Task item = Apart from the images, the entire listing below must be restated word for word.

══════════════════════════════

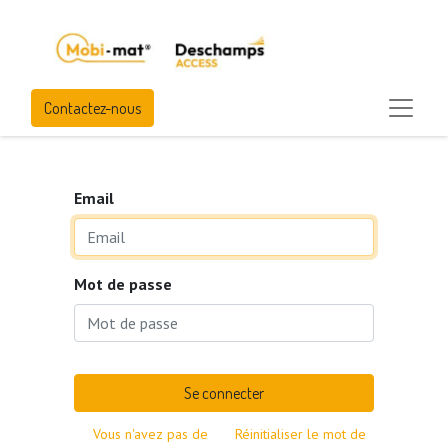
Contactez-nous
Email
Mot de passe
Se connecter
Vous n'avez pas de
Réinitialiser le mot de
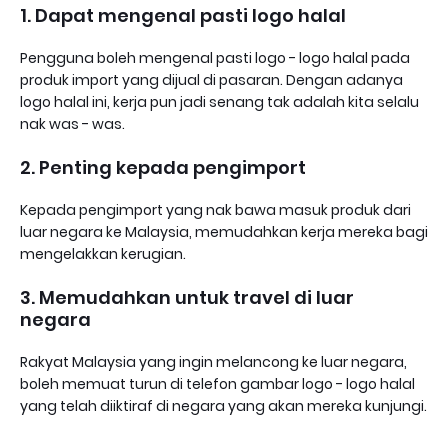
1. Dapat mengenal pasti logo halal
Pengguna boleh mengenal pasti logo - logo halal pada
produk import yang dijual di pasaran. Dengan adanya
logo halal ini, kerja pun jadi senang tak adalah kita selalu
nak was - was.
2. Penting kepada pengimport
Kepada pengimport yang nak bawa masuk produk dari
luar negara ke Malaysia, memudahkan kerja mereka bagi
mengelakkan kerugian.
3. Memudahkan untuk travel di luar
negara
Rakyat Malaysia yang ingin melancong ke luar negara,
boleh memuat turun di telefon gambar logo - logo halal
yang telah diiktiraf di negara yang akan mereka kunjungi.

══════════════════════════════

Task output =
Contactez-nous
Email
Mot de passe
Se connecter
Vous n'avez pas de
Réinitialiser le mot de
1. Dapat mengenal pasti logo halal
Pengguna boleh mengenal pasti logo - logo halal pada
produk import yang dijual di pasaran. Dengan adanya
logo halal ini, kerja pun jadi senang tak adalah kita selalu
nak was - was.
2. Penting kepada pengimport
Kepada pengimport yang nak bawa masuk produk dari
luar negara ke Malaysia, memudahkan kerja mereka bagi
mengelakkan kerugian.
3. Memudahkan untuk travel di luar
negara
Rakyat Malaysia yang ingin melancong ke luar negara,
boleh memuat turun di telefon gambar logo - logo halal
yang telah diiktiraf di negara yang akan mereka kunjungi.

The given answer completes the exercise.